Orte und Menschen
Ingo Schulzes Beobachtungen als „Gast im Westen“
Von Hannes Krauss
Besprochene Bücher / LiteraturhinweiseSeit 2017 lädt die Essener Brost-Stiftung Autorinnen und Autoren als „Metropolenschreiber“ ins Ruhrgebiet ein. Sie erhalten ein großzügiges Stipendium, dürfen einige Monate lang in einer luxuriösen Doppelhaushälfte in Mülheim an der Ruhr wohnen und sollen sich von dort aus in der Region „auf menschliche, kulturelle und historische Schatzsuche“ begeben. Ihre „Erfahrungen und Einblicke werden am Ende der Amtszeit in einem literarischen Werk festgehalten und veröffentlicht.“ Soweit das Konzept, nachzulesen auf der Homepage der Stiftung. Die Liste der bisherigen Stipendiat*innen ist bunt (Schriftsteller*innen, Journalisten, Historiker, Philosoph*innen), die Qualität der literarischen Ergebnisse unterschiedlich.

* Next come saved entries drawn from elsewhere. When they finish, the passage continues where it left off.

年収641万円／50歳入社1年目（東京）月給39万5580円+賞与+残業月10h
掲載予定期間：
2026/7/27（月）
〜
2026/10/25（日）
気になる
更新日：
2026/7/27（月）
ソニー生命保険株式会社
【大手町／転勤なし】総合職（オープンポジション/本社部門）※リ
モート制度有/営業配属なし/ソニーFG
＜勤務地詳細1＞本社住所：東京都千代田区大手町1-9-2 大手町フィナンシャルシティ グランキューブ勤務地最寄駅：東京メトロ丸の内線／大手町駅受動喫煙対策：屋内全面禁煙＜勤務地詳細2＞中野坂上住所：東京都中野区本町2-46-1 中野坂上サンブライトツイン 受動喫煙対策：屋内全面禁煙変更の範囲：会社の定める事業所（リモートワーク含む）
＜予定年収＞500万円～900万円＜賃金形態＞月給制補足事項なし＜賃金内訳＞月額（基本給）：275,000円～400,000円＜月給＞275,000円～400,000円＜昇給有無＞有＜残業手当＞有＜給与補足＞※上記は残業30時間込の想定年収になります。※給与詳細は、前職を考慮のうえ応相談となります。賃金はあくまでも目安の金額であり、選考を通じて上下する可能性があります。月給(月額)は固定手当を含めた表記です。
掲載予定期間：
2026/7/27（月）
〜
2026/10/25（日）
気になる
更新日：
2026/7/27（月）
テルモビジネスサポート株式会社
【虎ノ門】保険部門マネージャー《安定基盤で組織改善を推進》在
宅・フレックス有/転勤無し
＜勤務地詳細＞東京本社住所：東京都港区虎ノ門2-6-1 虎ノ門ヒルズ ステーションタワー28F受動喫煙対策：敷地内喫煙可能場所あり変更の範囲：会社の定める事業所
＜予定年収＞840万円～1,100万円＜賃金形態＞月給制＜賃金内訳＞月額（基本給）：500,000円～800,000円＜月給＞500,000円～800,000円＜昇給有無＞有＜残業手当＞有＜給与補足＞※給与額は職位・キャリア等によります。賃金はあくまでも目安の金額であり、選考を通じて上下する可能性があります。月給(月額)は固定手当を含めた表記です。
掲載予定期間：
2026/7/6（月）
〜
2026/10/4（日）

Vor zwei Jahren war Ingo Schulze an der Reihe. Der in Dresden geborene, in Berlin lebende Autor – bekannt durch Romane über den deutsch-deutschen Alltag wie Simple Storys (1989) oder Neue Leben (2005) – hat zwar nicht den ultimativen Ruhrgebietsroman des 21. Jahrhunderts vorgelegt, dafür aber eine überaus lesenswerte Sammlung origineller Beobachtungen und ungewöhnlicher Porträts. Der Metropolen-Begriff kommt zum Glück nur als Zitat vor. Schulze ignoriert dieses großmäulige Schlagwort genauso wie gängige Klischees von der Malocher-Region. Stattdessen trifft er sich mit Menschen, einheimischen und zugewanderten, lässt sich deren Geschichten erzählen und begleitet sie an ganz unterschiedliche Orte der Region.

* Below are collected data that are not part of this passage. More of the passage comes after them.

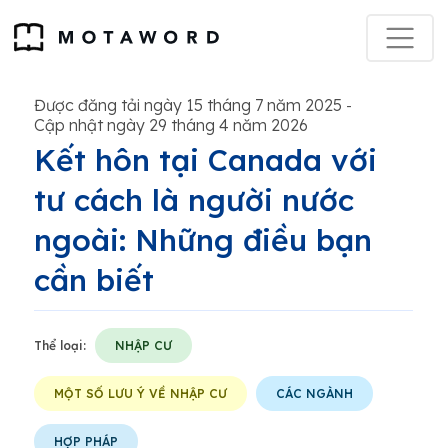
Được đăng tải ngày 15 tháng 7 năm 2025
-
Cập nhật ngày 29 tháng 4 năm 2026
Kết hôn tại Canada với
tư cách là người nước
ngoài: Những điều bạn
cần biết
Thể loại:
NHẬP CƯ
MỘT SỐ LƯU Ý VỀ NHẬP CƯ
CÁC NGÀNH
HỢP PHÁP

Die Industriegeschichte wird nicht ausgespart (es gibt Streifzüge durch Rheinhausen, Duisburg-Ruhrort oder die Essener Villa Hügel), den Kern von Schulzes Aufzeichnungen aber bilden Gespräche und Begegnungen. Wir begleiten den Autor zu Besuchen in zwei ungewöhnlichen Schulen, wir sind dabei, wenn er mit einem ehemaligen DDR-Flüchtling Fußballspiele in Dortmund und Schalke besucht oder mit einem gerade pensionierten Polizeipräsidenten das Essener Rot-Weiß-Stadion. Er nimmt uns mit zu einer Orchesterprobe der Essener Philharmoniker und zur Besichtigung des Emscher-Klärwerks. Wir hören uns die Lebensgeschichte eines Gelsenkirchener Klempner-Meisters an, fahren mit einem widerspenstigen (ehemaligen) Sozialdemokraten durch Dortmund, lernen untypische Buchhändler kennen und einen Kettwiger Kleinverleger.

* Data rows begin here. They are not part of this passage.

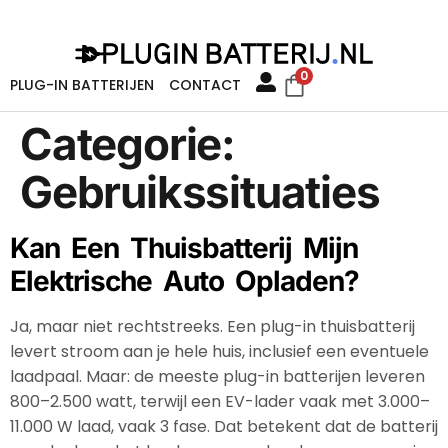
0
PLUG-IN BATTERIJEN
CONTACT
Categorie:
Gebruikssituaties
Kan Een Thuisbatterij Mijn
Elektrische Auto Opladen?
Ja, maar niet rechtstreeks. Een plug-in thuisbatterij
levert stroom aan je hele huis, inclusief een eventuele
laadpaal. Maar: de meeste plug-in batterijen leveren
800–2.500 watt, terwijl een EV-lader vaak met 3.000–
11.000 W laad, vaak 3 fase. Dat betekent dat de batterij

Ob die im Buch porträtierten Menschen repräsentativ sind für das Ruhrgebiet, sei dahingestellt. Auf jeden Fall lassen Schulzes Antworten auf die Wünsche der Preisstifter nie die Gefahr jener Musealisierung der Region aufkommen, die der Regionalverband Ruhr gerne pflegt. Er erkundet das Revier von seinen Rändern her und spart auch brisante Probleme (wie die Clan-Kriminalität oder die prekären Lebensbedingungen südosteuropäischer Zuwanderer) nicht aus. Ganz wichtig ist für ihn das Unterwegs-Sein, auch wenn das durch die reviertypischen Strukturen des öffentlichen Nahverkehrs mitunter mühselig ist. Bei ausgedehnten S-Bahn-Fahrten begreift Schulze, „dass im Ruhrgebiet die Integration von Zugewanderten eine lange Tradition hat“ – und empfindet „Freude bei dem Gedanken, kein Tourist zu sein, sondern für einige Zeit dazuzugehören“.
Das Buch ist stellenweise ziemlich privat. Es erhebt keinen literarischen Anspruch, Kunst entdeckt der Autor anderswo – beispielsweise in den Gedichten der verstorbenen Wahl-Duisburgerin Barbara Köhler (die aus Chemnitz stammte) oder in den Duisburger und Gelsenkirchener Skulpturen des im Sudetenland geborenen Markus Lüpertz. Ingo Schulze begnügt sich mit subjektiven Berichten, die er mit Erfahrungen aus seiner ostdeutschen Heimat konfrontiert und die in ihrer Diffusität die widersprüchliche Vielfalt der Region treffender abbilden, als die Hochglanzbroschüren der Tourismuswerbung. Nach der Lektüre verstehen auch Zugereiste noch ein bisschen besser, warum sie gerne hier leben.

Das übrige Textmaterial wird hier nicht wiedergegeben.